_HOW TO COMPLETE THIS TASK_: Work out how many lines below contain "menajere". Provide only the figure.

_GIVEN INFORMATION_:
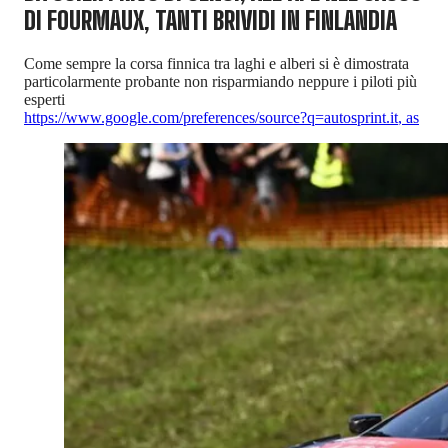
DI FOURMAUX, TANTI BRIVIDI IN FINLANDIA
Come sempre la corsa finnica tra laghi e alberi si è dimostrata
particolarmente probante non risparmiando neppure i piloti più
esperti
https://www.google.com/preferences/source?q=autosprint.it
,
as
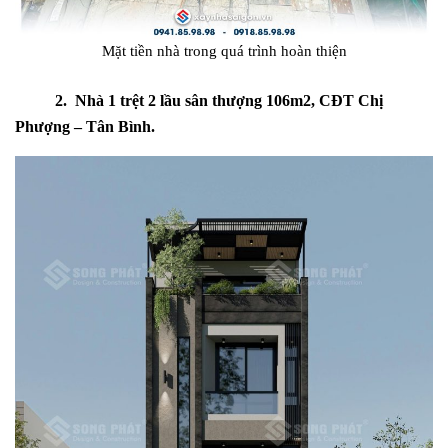
Mặt tiền nhà trong quá trình hoàn thiện
2. Nhà 1 trệt 2 lầu sân thượng 106m2, CĐT Chị
Phượng – Tân Bình.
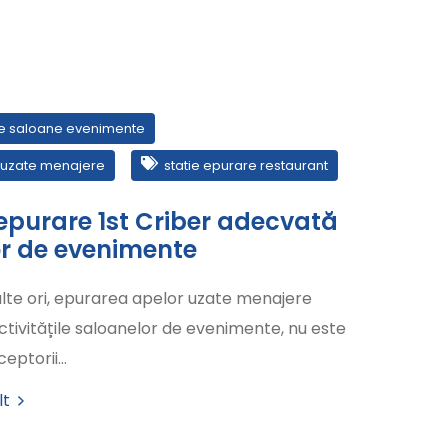
re saloane evenimente
 uzate menajere
statie epurare restaurant
 epurare 1st Criber adecvată
r de evenimente
lte ori, epurarea apelor uzate menajere
ctivitățile saloanelor de evenimente, nu este
eceptorii…
lt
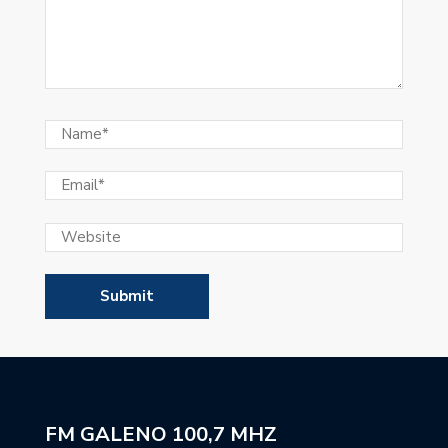
FM GALENO 100,7 MHZ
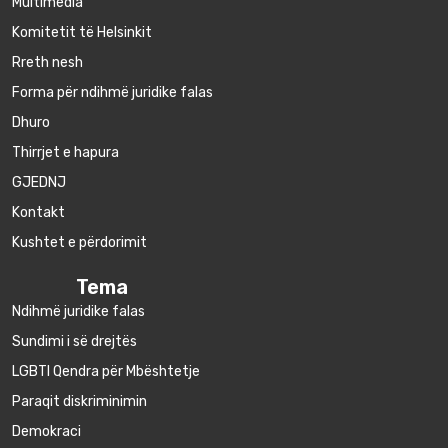
Multimedia
Komitetit të Helsinkit
Rreth nesh
Forma për ndihmë juridike falas
Dhuro
Thirrjet e hapura
GJEDNJ
Kontakt
Kushtet e përdorimit
Tema
Ndihmë juridike falas
Sundimi i së drejtës
LGBTI Qendra për Mbështetje
Paraqit diskriminimin
Demokraci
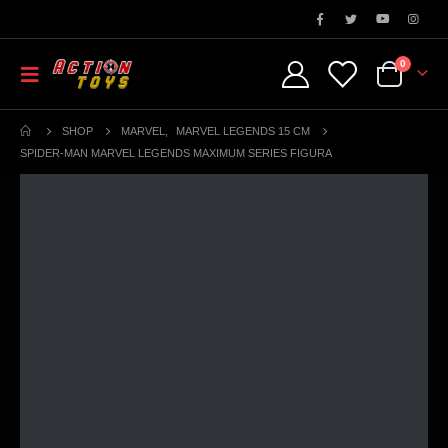
0
SHOP
MARVEL
,
MARVEL LEGENDS 15 CM
SPIDER-MAN MARVEL LEGENDS MAXIMUM SERIES FIGURA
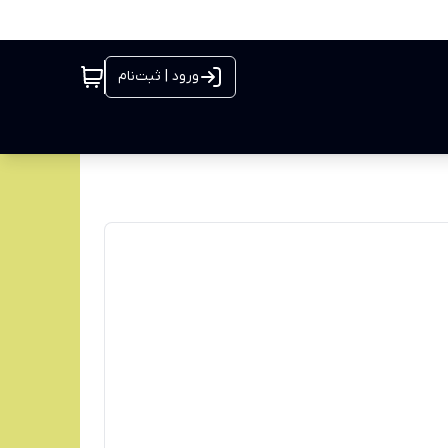
ورود | ثبت‌نام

_RESPONSE TO THIS TASK_: 2